Instruction for the listing below: copy exactly, and only, the lines from the one holding "Segment: left lung" through its last line, omitting any picture.
*****
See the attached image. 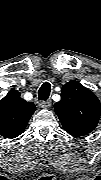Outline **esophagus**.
Segmentation results:
<instances>
[{
  "label": "esophagus",
  "mask_w": 101,
  "mask_h": 180,
  "mask_svg": "<svg viewBox=\"0 0 101 180\" xmlns=\"http://www.w3.org/2000/svg\"><path fill=\"white\" fill-rule=\"evenodd\" d=\"M52 105L51 100L42 101L40 106L44 109L50 108Z\"/></svg>",
  "instance_id": "obj_1"
}]
</instances>
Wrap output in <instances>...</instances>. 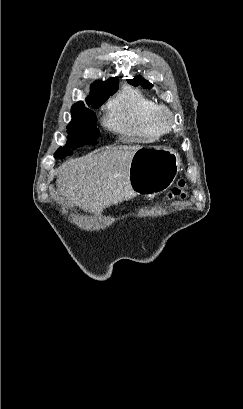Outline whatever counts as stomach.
Masks as SVG:
<instances>
[{
    "instance_id": "1",
    "label": "stomach",
    "mask_w": 243,
    "mask_h": 409,
    "mask_svg": "<svg viewBox=\"0 0 243 409\" xmlns=\"http://www.w3.org/2000/svg\"><path fill=\"white\" fill-rule=\"evenodd\" d=\"M180 164L179 155L172 149L140 148L130 163L129 186L135 194H160L173 184Z\"/></svg>"
}]
</instances>
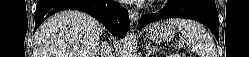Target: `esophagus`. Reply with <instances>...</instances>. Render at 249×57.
<instances>
[{
    "label": "esophagus",
    "instance_id": "obj_1",
    "mask_svg": "<svg viewBox=\"0 0 249 57\" xmlns=\"http://www.w3.org/2000/svg\"><path fill=\"white\" fill-rule=\"evenodd\" d=\"M131 23H135L139 19V13L134 10H129Z\"/></svg>",
    "mask_w": 249,
    "mask_h": 57
}]
</instances>
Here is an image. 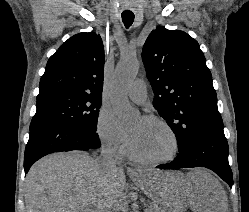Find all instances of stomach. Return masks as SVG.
<instances>
[{
    "instance_id": "obj_1",
    "label": "stomach",
    "mask_w": 249,
    "mask_h": 212,
    "mask_svg": "<svg viewBox=\"0 0 249 212\" xmlns=\"http://www.w3.org/2000/svg\"><path fill=\"white\" fill-rule=\"evenodd\" d=\"M139 180L148 198H165L153 199V204H170L160 205V210H189V205H179L190 198V193H186L190 179L179 175V170H146Z\"/></svg>"
}]
</instances>
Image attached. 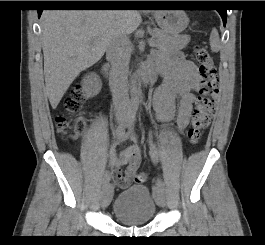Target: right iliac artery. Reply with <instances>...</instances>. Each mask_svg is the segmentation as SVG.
<instances>
[{"mask_svg":"<svg viewBox=\"0 0 265 245\" xmlns=\"http://www.w3.org/2000/svg\"><path fill=\"white\" fill-rule=\"evenodd\" d=\"M138 110V106L135 103H132L129 107L127 116L125 118V121L121 124H119L114 130H113V137L114 138H121L125 133V128L128 123L135 120L136 113ZM109 177L105 175L102 179L103 186L107 185L109 183Z\"/></svg>","mask_w":265,"mask_h":245,"instance_id":"right-iliac-artery-1","label":"right iliac artery"}]
</instances>
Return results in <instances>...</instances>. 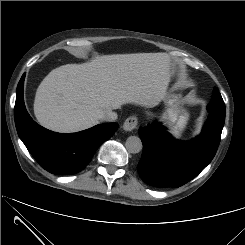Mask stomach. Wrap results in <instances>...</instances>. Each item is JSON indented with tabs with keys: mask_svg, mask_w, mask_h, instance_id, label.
<instances>
[{
	"mask_svg": "<svg viewBox=\"0 0 245 245\" xmlns=\"http://www.w3.org/2000/svg\"><path fill=\"white\" fill-rule=\"evenodd\" d=\"M168 105L169 108L165 114V118L173 127V133L179 136L186 126L188 114L183 109L180 99L177 96L169 98Z\"/></svg>",
	"mask_w": 245,
	"mask_h": 245,
	"instance_id": "1",
	"label": "stomach"
}]
</instances>
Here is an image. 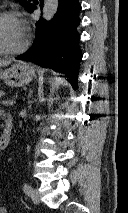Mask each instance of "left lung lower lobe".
<instances>
[{
  "mask_svg": "<svg viewBox=\"0 0 128 213\" xmlns=\"http://www.w3.org/2000/svg\"><path fill=\"white\" fill-rule=\"evenodd\" d=\"M33 4L28 9L33 11ZM78 0H59L57 13L53 20H40L36 25L33 46L16 59L27 60L43 67H50L70 77V83L77 88L78 70L82 53L79 47L80 24Z\"/></svg>",
  "mask_w": 128,
  "mask_h": 213,
  "instance_id": "0a47b994",
  "label": "left lung lower lobe"
}]
</instances>
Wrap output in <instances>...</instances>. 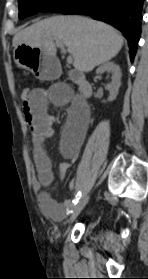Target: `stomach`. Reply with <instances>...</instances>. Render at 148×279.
<instances>
[{"label": "stomach", "mask_w": 148, "mask_h": 279, "mask_svg": "<svg viewBox=\"0 0 148 279\" xmlns=\"http://www.w3.org/2000/svg\"><path fill=\"white\" fill-rule=\"evenodd\" d=\"M14 59H17L18 65L24 68L22 75L39 78V82H56L59 76L58 60L42 49L19 45L15 49Z\"/></svg>", "instance_id": "stomach-1"}]
</instances>
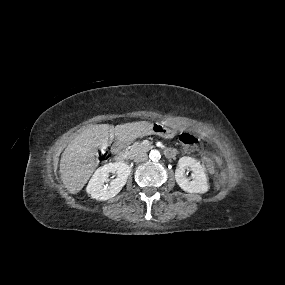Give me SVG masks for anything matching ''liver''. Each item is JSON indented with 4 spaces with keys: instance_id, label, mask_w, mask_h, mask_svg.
Wrapping results in <instances>:
<instances>
[{
    "instance_id": "1",
    "label": "liver",
    "mask_w": 285,
    "mask_h": 285,
    "mask_svg": "<svg viewBox=\"0 0 285 285\" xmlns=\"http://www.w3.org/2000/svg\"><path fill=\"white\" fill-rule=\"evenodd\" d=\"M152 128L148 121H137L113 127L109 124L90 125L76 135L65 148L60 159V178L71 194L85 185L98 161L94 150L106 149L113 138L129 142L145 135Z\"/></svg>"
}]
</instances>
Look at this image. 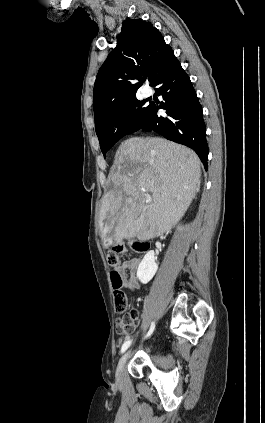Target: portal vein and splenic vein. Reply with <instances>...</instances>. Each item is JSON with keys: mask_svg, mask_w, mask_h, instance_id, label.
Returning a JSON list of instances; mask_svg holds the SVG:
<instances>
[{"mask_svg": "<svg viewBox=\"0 0 265 423\" xmlns=\"http://www.w3.org/2000/svg\"><path fill=\"white\" fill-rule=\"evenodd\" d=\"M151 200H152L151 197L148 195L147 198H146V202L149 203V202H151Z\"/></svg>", "mask_w": 265, "mask_h": 423, "instance_id": "1", "label": "portal vein and splenic vein"}]
</instances>
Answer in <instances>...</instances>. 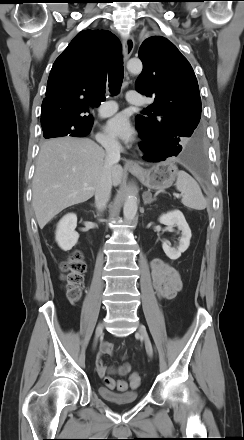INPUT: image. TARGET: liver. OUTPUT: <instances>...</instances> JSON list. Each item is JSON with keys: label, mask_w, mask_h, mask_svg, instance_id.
<instances>
[{"label": "liver", "mask_w": 244, "mask_h": 440, "mask_svg": "<svg viewBox=\"0 0 244 440\" xmlns=\"http://www.w3.org/2000/svg\"><path fill=\"white\" fill-rule=\"evenodd\" d=\"M106 164V152L88 138L63 137L44 142L32 181V206L40 229L67 207L89 200L95 193ZM118 186L122 167L110 169Z\"/></svg>", "instance_id": "6515ba94"}]
</instances>
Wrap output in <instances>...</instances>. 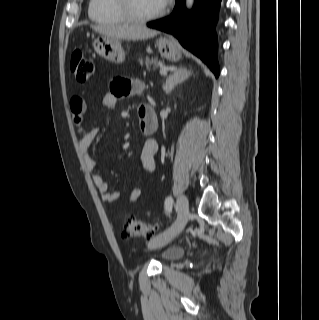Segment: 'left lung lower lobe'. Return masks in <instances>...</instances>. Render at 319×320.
<instances>
[{"label": "left lung lower lobe", "mask_w": 319, "mask_h": 320, "mask_svg": "<svg viewBox=\"0 0 319 320\" xmlns=\"http://www.w3.org/2000/svg\"><path fill=\"white\" fill-rule=\"evenodd\" d=\"M185 0H176L169 17L149 22L147 26L174 35L183 47L200 57L219 76L215 24L221 0H196L187 11Z\"/></svg>", "instance_id": "1"}]
</instances>
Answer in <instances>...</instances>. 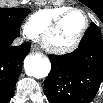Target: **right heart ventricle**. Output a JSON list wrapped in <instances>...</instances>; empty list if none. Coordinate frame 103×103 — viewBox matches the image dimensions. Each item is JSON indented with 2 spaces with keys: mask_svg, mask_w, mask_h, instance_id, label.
<instances>
[{
  "mask_svg": "<svg viewBox=\"0 0 103 103\" xmlns=\"http://www.w3.org/2000/svg\"><path fill=\"white\" fill-rule=\"evenodd\" d=\"M68 9H70L68 6H58L36 11L25 23L26 34L32 38L41 36L50 22Z\"/></svg>",
  "mask_w": 103,
  "mask_h": 103,
  "instance_id": "1",
  "label": "right heart ventricle"
}]
</instances>
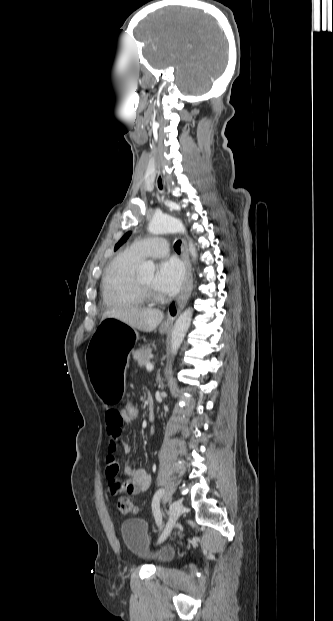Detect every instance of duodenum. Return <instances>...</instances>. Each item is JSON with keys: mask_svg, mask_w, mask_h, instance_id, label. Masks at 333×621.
I'll list each match as a JSON object with an SVG mask.
<instances>
[{"mask_svg": "<svg viewBox=\"0 0 333 621\" xmlns=\"http://www.w3.org/2000/svg\"><path fill=\"white\" fill-rule=\"evenodd\" d=\"M148 402H149L148 417L150 420H153L155 416V412H154L153 401L150 395L148 396Z\"/></svg>", "mask_w": 333, "mask_h": 621, "instance_id": "410a0bca", "label": "duodenum"}]
</instances>
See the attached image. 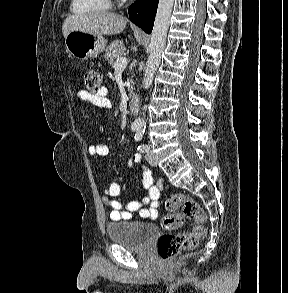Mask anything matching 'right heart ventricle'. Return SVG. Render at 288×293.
<instances>
[{"instance_id": "obj_1", "label": "right heart ventricle", "mask_w": 288, "mask_h": 293, "mask_svg": "<svg viewBox=\"0 0 288 293\" xmlns=\"http://www.w3.org/2000/svg\"><path fill=\"white\" fill-rule=\"evenodd\" d=\"M110 0H71L70 9L76 14H85L108 10Z\"/></svg>"}]
</instances>
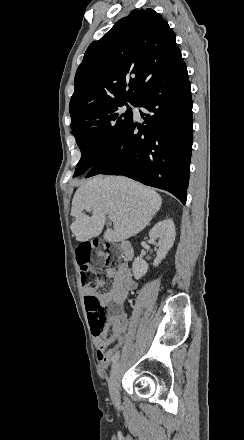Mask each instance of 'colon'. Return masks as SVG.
Masks as SVG:
<instances>
[{
  "label": "colon",
  "instance_id": "5ec220e1",
  "mask_svg": "<svg viewBox=\"0 0 244 440\" xmlns=\"http://www.w3.org/2000/svg\"><path fill=\"white\" fill-rule=\"evenodd\" d=\"M123 254L121 248H101V242L91 240L89 243L82 245L74 250V261L78 262L77 269L81 274L87 273L85 280V287L89 294L86 295V303L83 305V312L86 313L87 319H105L106 313L122 314V305L103 304L100 310V305L97 303L98 286L105 283L103 276V268L107 264H112L117 267L120 264V259ZM106 257H110L107 261ZM110 268L108 265L105 267ZM115 324L117 327L124 325V319L121 316L115 317Z\"/></svg>",
  "mask_w": 244,
  "mask_h": 440
}]
</instances>
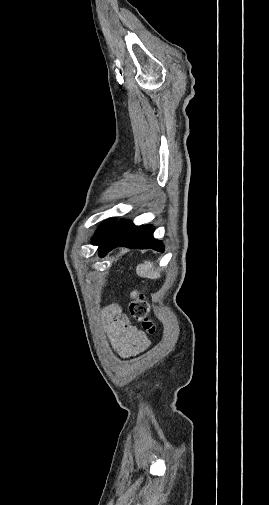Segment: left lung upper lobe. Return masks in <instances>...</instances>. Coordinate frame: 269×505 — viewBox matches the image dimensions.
Listing matches in <instances>:
<instances>
[{
    "label": "left lung upper lobe",
    "instance_id": "left-lung-upper-lobe-1",
    "mask_svg": "<svg viewBox=\"0 0 269 505\" xmlns=\"http://www.w3.org/2000/svg\"><path fill=\"white\" fill-rule=\"evenodd\" d=\"M116 219H111L106 222H104L99 230L96 232V235L93 238V243L98 244L106 235L107 233L111 230L113 225L115 224Z\"/></svg>",
    "mask_w": 269,
    "mask_h": 505
}]
</instances>
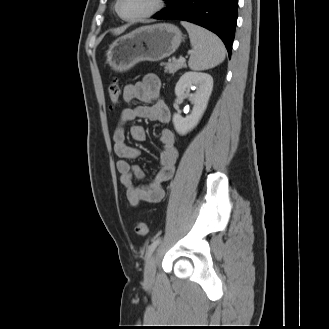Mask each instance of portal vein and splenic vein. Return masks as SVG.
Returning <instances> with one entry per match:
<instances>
[{"label": "portal vein and splenic vein", "mask_w": 329, "mask_h": 329, "mask_svg": "<svg viewBox=\"0 0 329 329\" xmlns=\"http://www.w3.org/2000/svg\"><path fill=\"white\" fill-rule=\"evenodd\" d=\"M179 62H185V58L184 57H179Z\"/></svg>", "instance_id": "18ae733b"}]
</instances>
*****
## Your response
Segment: left lung upper lobe. Return masks in <instances>...</instances>. Coordinate frame: 269×505 — viewBox matches the image dimensions.
Listing matches in <instances>:
<instances>
[{
    "label": "left lung upper lobe",
    "instance_id": "left-lung-upper-lobe-1",
    "mask_svg": "<svg viewBox=\"0 0 269 505\" xmlns=\"http://www.w3.org/2000/svg\"><path fill=\"white\" fill-rule=\"evenodd\" d=\"M116 219H111L106 222H104L99 230L96 232V235L93 238V243L98 244L106 235L107 233L111 230L113 225L115 224Z\"/></svg>",
    "mask_w": 269,
    "mask_h": 505
}]
</instances>
Mask each instance of portal vein and splenic vein. Return masks as SVG.
Returning <instances> with one entry per match:
<instances>
[{"label": "portal vein and splenic vein", "mask_w": 329, "mask_h": 329, "mask_svg": "<svg viewBox=\"0 0 329 329\" xmlns=\"http://www.w3.org/2000/svg\"><path fill=\"white\" fill-rule=\"evenodd\" d=\"M179 62H185V58L184 57H179Z\"/></svg>", "instance_id": "18ae733b"}]
</instances>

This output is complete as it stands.